Vitamin a status and gut microbiota: studies in human population
Carotenoid intake and status are linked to increased microbiota diversity and the abundance of beneficial bacteria. In pregnant women, carotenoid intake and plasma concentrations correlate with greater diversity in gut microbiota. The influence of vitamin A on gut microbiota composition can indirectly impact immune responses in the intestine. For instance, vitamin A has been shown to inhibit norovirus replication, a common cause of acute gastroenteritis, both directly and indirectly through microbiome changes, particularly affecting Lactobacillaceae.
In patients with ulcerative colitis, vitamin A intake leads to significant shifts in microbiota composition. In children with autism, vitamin A supplementation increases Bacteroidales bacteria while reducing Bifidobacterium. Interestingly, a study involving 306 neonates in Bangladesh found that vitamin A supplementation increased Bifidobacterium levels in boys compared to a placebo, with no significant difference in girls. Furthermore, Actinobacteria relative abundance was positively associated with plasma retinol in girls in a concentration-dependent manner, but not in boys. Additionally, the relative abundance of Akkermansia, a mucosa-associated bacterium, was positively associated with plasma retinol in girls.

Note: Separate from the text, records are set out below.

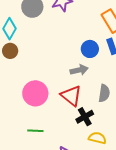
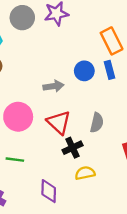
gray arrow: (79, 70) -> (53, 86), moved
yellow semicircle: (97, 138) -> (85, 173), turned -30

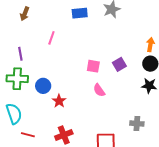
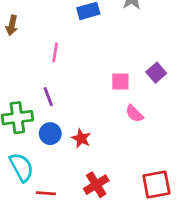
purple line: (20, 54) -> (48, 97), moved
blue circle: (43, 86) -> (50, 134), moved

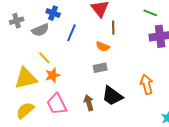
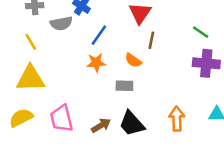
yellow line: (44, 58) -> (31, 42), moved
orange star: (53, 75) -> (96, 63), moved
brown arrow: (89, 103) -> (101, 125), turned 63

In summary, there is a lack of data on how micronutrients like iron, zinc, vitamin B9, and vitamin A impact the composition of gut microbes. However, the interplay between these micronutrients and the microbiome is likely a significant factor in determining the risk of vitamin and mineral deficiencies, which has implications for global public health.
Therefore, researchers and policymakers, including European institutions and national ministries, focusing on micronutrient deficiencies should consider the role of the human microbiota.
Furthermore, studies on micronutrient metabolism should expand their focus to include the overall composition of gut microbiota, rather than just pathogenic bacteria, as has been the case with iron. Collaborative efforts between microbial scientists, food scientists, and nutrition scientists could offer innovative approaches to combat micronutrient deficiencies.
While the effects of iron on the intestinal microbiota have been extensively studied due to the widespread prevalence of iron deficiency, further research into the effects of zinc, vitamin B9, and vitamin A, either alone or in combination, is necessary to better understand the intricate interaction between micronutrients, the microbiome, and the host.